そうか、あの状況で契約した今の私の精霊のことを言っていたのか。そしてレネッタと関わったために、この精霊王は私に話しかけてきたということか。だとしても、その目的は何だ?私と話がしたいなんていう理由ではないはずだ。

『愛し子の元に向かっておるのだろう?案内してやろうと思うての。愛し子は妾にとって特別なのじゃ。尽きかけの精霊などに穢されては堪らぬ』

「……精霊は主人以外のために動かないのではなかったのか?」

『愛し子は特別なのじゃ。なに、案内程度であれば加護にすらならぬ。妾も急いでいるのだ。契約をしていない妾では、愛し子であっても直接守ることはできぬからの』

そうしたらこの精霊王は再び彼女と契約をしようとするのだろうか。しかし、書庫の裏側で読んだあの書によると、愛し子と精霊王が契約するというのは、避けるべき事象だ。レネッタのところに案内してくれるというのはありがたい話だが、そう易々と乗っていいものだろうか。

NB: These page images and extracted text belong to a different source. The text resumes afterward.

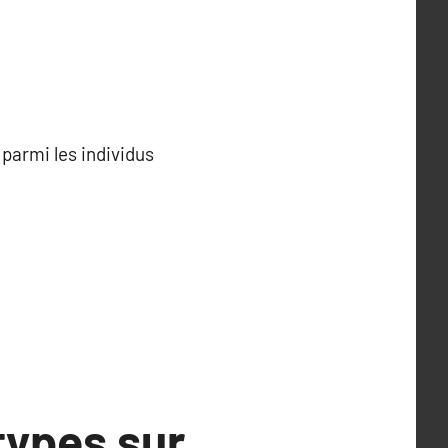
parmi les individus
types sur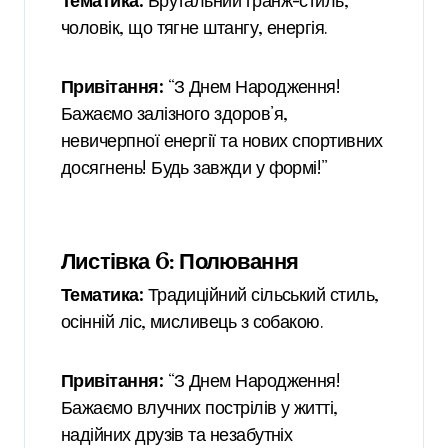
Тематика:
Брутальний гранж-стиль,
чоловік, що тягне штангу, енергія.
Привітання:
“З Днем Народження!
Бажаємо залізного здоров’я,
невичерпної енергії та нових спортивних
досягнень! Будь завжди у формі!”
Листівка 6: Полювання
Тематика:
Традиційний сільський стиль,
осінній ліс, мисливець з собакою.
Привітання:
“З Днем Народження!
Бажаємо влучних пострілів у житті,
надійних друзів та незабутніх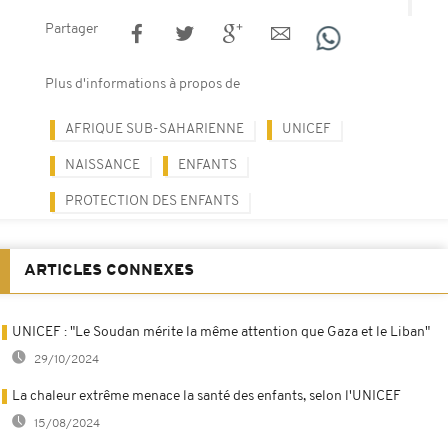
Partager
Plus d'informations à propos de
AFRIQUE SUB-SAHARIENNE
UNICEF
NAISSANCE
ENFANTS
PROTECTION DES ENFANTS
ARTICLES CONNEXES
UNICEF : "Le Soudan mérite la même attention que Gaza et le Liban"
29/10/2024
La chaleur extrême menace la santé des enfants, selon l'UNICEF
15/08/2024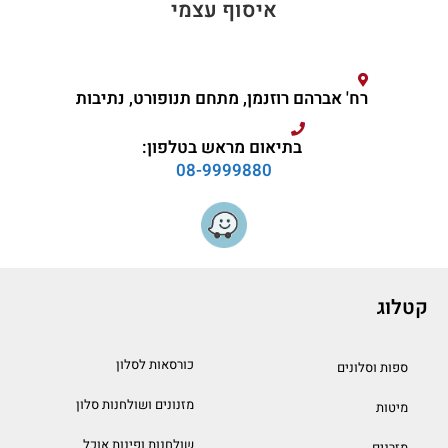
איסוף עצמי
רח' אברהם רוזנמן, מתחם תנופורט, נתיבות
בתיאום מראש בטלפון:
08-9999880
קטלוג
כורסאות לסלון
ספות וסלונים
מזנונים ושולחנות סלון
מיטות
שולחנות ופינות אוכל
מזרנים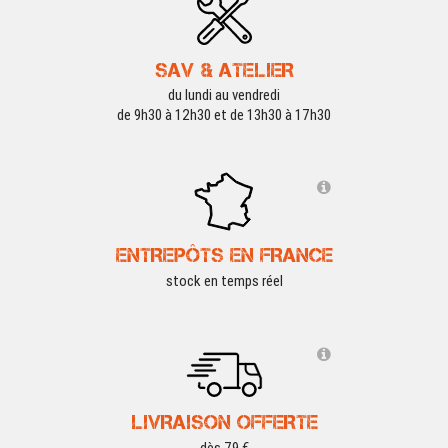
SAV & ATELIER
du lundi au vendredi
de 9h30 à 12h30 et de 13h30 à 17h30
ENTREPÔTS EN FRANCE
stock en temps réel
LIVRAISON OFFERTE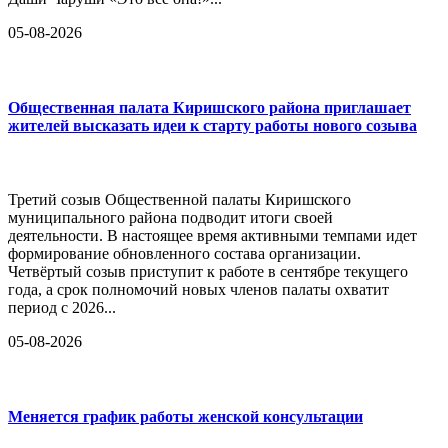
05-08-2026
Общественная палата Киришского района приглашает
жителей высказать идеи к старту работы нового созыва
Третий созыв Общественной палаты Киришского
муниципального района подводит итоги своей
деятельности. В настоящее время активными темпами идет
формирование обновленного состава организации.
Четвёртый созыв приступит к работе в сентябре текущего
года, а срок полномочий новых членов палаты охватит
период с 2026...
05-08-2026
Меняется график работы женской консультации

「精霊の王よ。あなたが器と呼ぶ彼女と契約したら、どうなる?」

『なぜそのようなことを訊く?そなたも精霊使いならば知っておろう』

「何も、起こらないのか?力が暴走すると聞いたが」

『暴走?確かに愛し子は特別じゃが、精霊王も精霊じゃ。主人に逆らうなどせぬ』

ならば、ハウリル書の内容は何なのだろうか。

あの中では精霊王と契約した愛し子という存在は周囲の人々を惨殺した。